[THE INPUT]

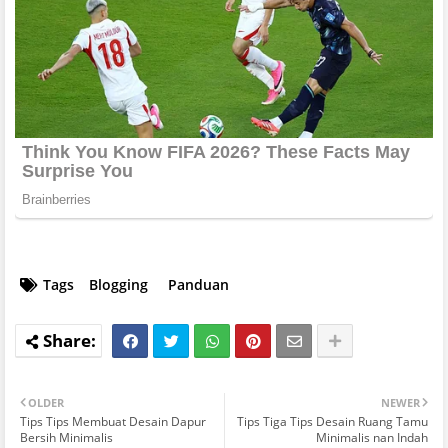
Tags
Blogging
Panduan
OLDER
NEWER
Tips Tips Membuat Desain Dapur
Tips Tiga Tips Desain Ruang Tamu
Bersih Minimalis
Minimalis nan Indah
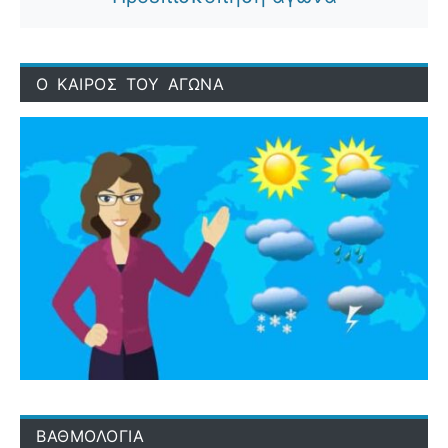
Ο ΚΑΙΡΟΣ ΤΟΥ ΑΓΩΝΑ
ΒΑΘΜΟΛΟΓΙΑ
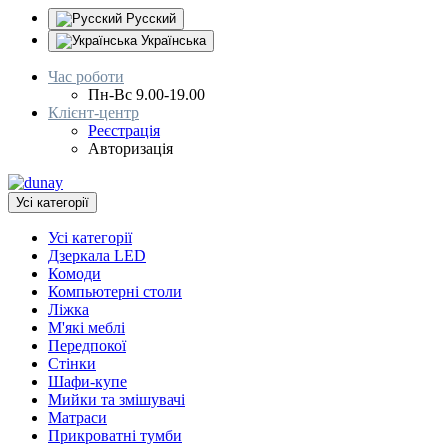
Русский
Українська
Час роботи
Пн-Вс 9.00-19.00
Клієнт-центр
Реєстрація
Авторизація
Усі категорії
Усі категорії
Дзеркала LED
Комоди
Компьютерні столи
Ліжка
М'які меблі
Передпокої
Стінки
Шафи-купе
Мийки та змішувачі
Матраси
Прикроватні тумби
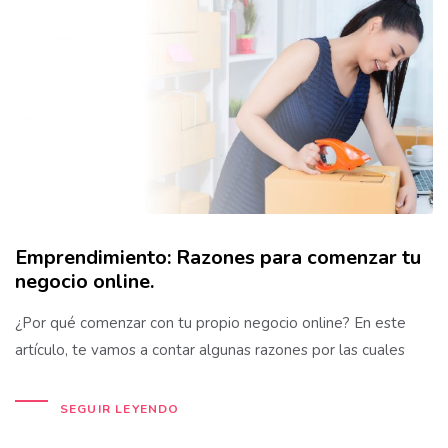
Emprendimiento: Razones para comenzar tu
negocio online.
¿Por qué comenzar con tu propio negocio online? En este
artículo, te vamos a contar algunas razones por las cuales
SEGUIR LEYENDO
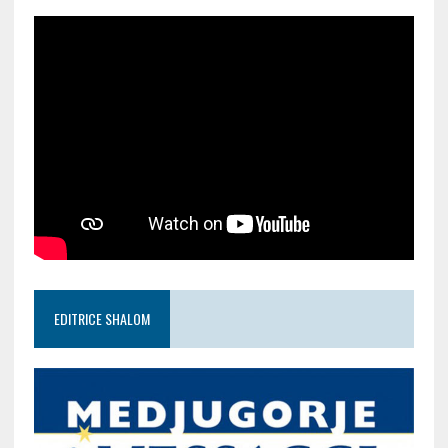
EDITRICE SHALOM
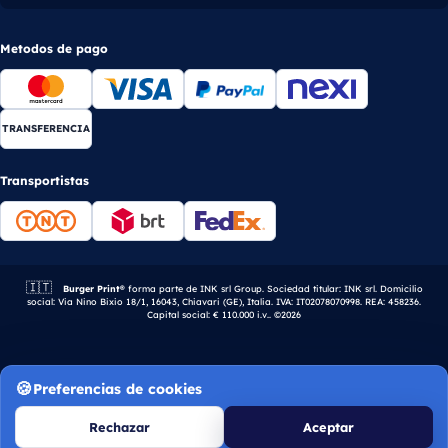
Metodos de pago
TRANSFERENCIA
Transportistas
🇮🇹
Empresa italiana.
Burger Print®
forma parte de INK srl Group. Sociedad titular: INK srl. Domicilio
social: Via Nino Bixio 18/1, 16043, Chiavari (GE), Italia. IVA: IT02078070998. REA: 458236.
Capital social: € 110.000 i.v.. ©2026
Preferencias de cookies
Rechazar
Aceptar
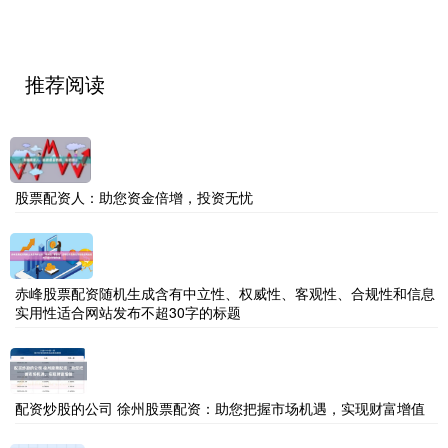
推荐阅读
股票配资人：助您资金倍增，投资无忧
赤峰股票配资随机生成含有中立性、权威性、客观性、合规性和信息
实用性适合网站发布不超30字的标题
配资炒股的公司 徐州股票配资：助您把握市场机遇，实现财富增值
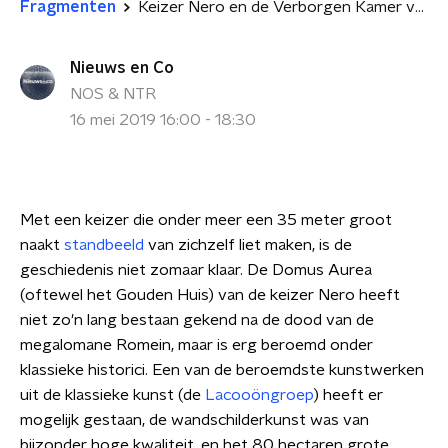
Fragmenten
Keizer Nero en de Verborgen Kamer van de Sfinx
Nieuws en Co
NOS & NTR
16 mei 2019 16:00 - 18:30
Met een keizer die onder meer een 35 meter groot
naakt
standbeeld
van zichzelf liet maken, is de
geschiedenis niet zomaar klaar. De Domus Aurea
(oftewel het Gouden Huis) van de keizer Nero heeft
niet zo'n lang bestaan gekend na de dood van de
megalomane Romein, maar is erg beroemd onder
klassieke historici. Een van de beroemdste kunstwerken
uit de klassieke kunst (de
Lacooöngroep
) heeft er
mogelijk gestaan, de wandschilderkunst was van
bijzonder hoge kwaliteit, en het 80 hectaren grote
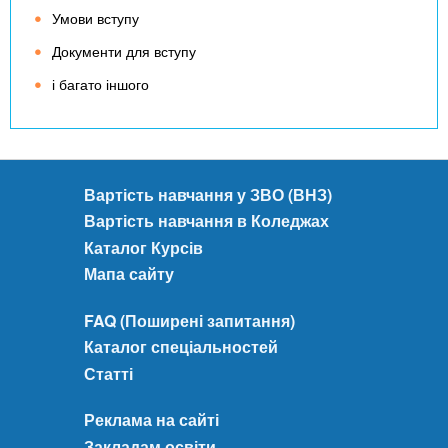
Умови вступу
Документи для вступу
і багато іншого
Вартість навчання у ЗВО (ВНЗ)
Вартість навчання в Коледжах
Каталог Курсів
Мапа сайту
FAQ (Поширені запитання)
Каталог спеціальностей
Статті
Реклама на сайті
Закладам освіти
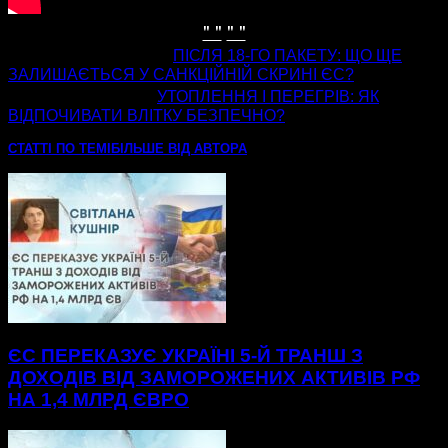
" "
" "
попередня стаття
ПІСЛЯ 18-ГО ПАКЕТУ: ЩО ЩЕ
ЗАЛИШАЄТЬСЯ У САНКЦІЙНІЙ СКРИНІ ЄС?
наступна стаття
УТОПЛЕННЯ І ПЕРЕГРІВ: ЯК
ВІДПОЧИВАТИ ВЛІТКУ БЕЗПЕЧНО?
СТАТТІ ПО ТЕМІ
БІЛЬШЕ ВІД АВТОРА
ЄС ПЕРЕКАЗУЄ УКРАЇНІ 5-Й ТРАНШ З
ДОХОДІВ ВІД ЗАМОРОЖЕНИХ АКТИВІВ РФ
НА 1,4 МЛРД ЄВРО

[/THE INPUT]
[THE INPUT]

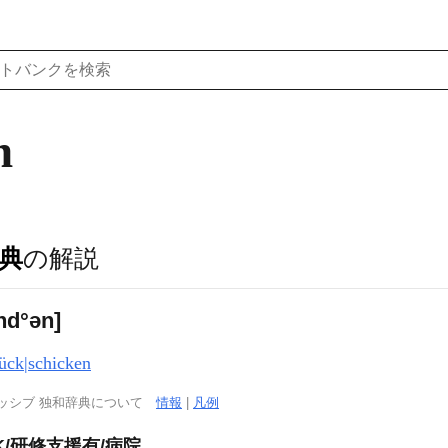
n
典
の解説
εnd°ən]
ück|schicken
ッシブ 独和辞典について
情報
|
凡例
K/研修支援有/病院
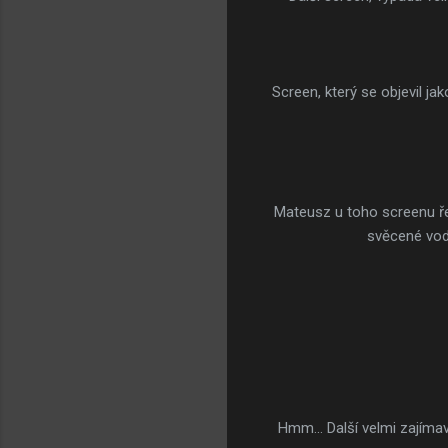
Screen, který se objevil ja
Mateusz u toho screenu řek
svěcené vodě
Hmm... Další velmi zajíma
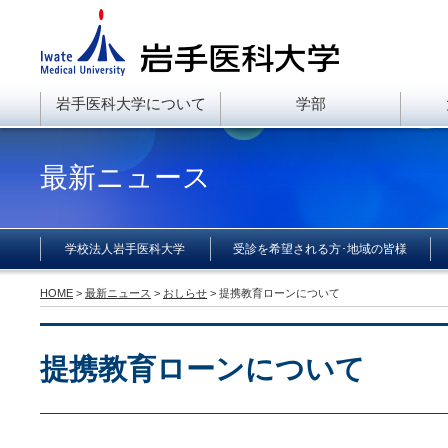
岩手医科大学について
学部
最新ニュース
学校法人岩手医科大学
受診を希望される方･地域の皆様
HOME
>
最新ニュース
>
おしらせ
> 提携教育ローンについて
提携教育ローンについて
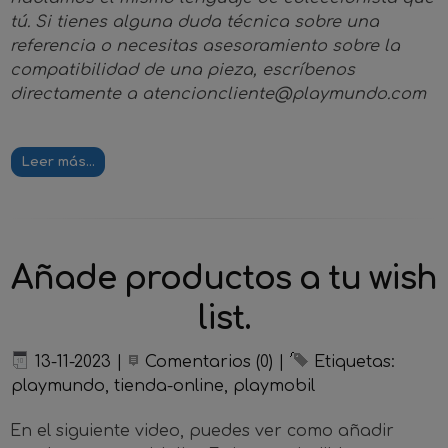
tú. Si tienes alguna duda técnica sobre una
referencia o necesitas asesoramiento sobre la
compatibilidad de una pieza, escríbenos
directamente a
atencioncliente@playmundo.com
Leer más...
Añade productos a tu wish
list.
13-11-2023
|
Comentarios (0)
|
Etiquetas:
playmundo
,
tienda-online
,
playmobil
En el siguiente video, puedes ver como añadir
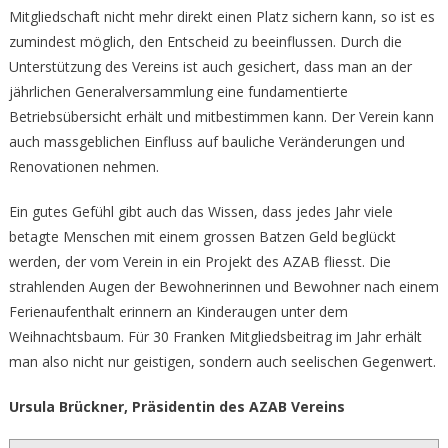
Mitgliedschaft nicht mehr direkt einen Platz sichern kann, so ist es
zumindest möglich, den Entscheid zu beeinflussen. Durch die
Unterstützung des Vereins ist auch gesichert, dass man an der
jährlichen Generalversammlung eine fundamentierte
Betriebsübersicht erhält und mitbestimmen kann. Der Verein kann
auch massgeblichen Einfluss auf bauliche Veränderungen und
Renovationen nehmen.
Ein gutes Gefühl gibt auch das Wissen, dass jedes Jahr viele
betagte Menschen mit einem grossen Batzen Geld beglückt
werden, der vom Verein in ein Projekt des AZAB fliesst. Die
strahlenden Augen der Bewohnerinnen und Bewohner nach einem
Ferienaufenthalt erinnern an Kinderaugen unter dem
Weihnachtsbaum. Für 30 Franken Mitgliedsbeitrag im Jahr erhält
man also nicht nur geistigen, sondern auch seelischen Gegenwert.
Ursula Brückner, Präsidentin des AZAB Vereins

[/THE INPUT]
[THE INPUT]

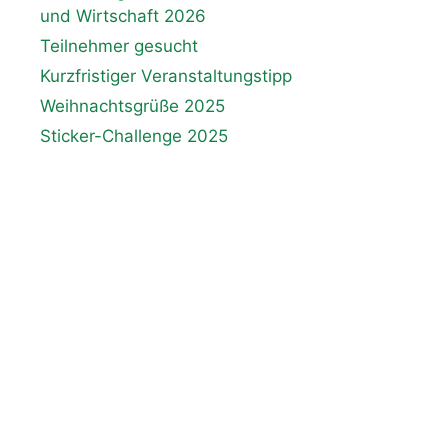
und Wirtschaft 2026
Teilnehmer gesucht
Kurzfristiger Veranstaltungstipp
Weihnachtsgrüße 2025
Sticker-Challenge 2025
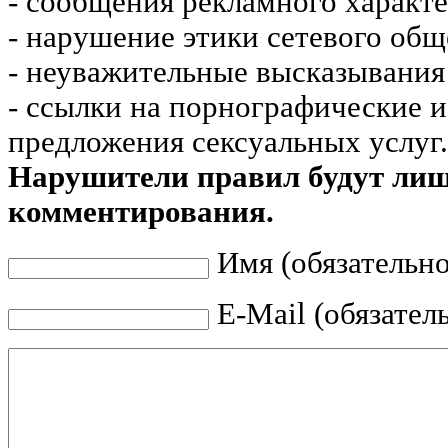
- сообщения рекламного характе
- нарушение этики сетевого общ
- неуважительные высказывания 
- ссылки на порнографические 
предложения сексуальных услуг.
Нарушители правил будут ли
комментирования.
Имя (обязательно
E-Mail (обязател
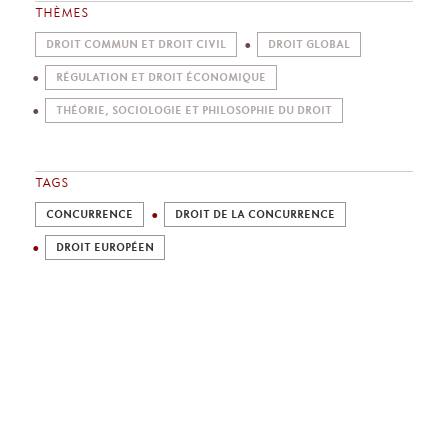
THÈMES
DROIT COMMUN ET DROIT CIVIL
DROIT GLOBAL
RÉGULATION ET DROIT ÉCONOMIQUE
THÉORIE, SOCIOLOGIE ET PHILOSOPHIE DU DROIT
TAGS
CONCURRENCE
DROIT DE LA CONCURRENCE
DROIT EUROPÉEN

[/THE INPUT]

TASK DETAILS – Give back, word for word, only the lines above from the line holding "Betriebsübersicht erhält und" to the line holding "Weihnachtsbaum. Für 30", both included.

TASK RESULT –
Betriebsübersicht erhält und mitbestimmen kann. Der Verein kann
auch massgeblichen Einfluss auf bauliche Veränderungen und
Renovationen nehmen.
Ein gutes Gefühl gibt auch das Wissen, dass jedes Jahr viele
betagte Menschen mit einem grossen Batzen Geld beglückt
werden, der vom Verein in ein Projekt des AZAB fliesst. Die
strahlenden Augen der Bewohnerinnen und Bewohner nach einem
Ferienaufenthalt erinnern an Kinderaugen unter dem
Weihnachtsbaum. Für 30 Franken Mitgliedsbeitrag im Jahr erhält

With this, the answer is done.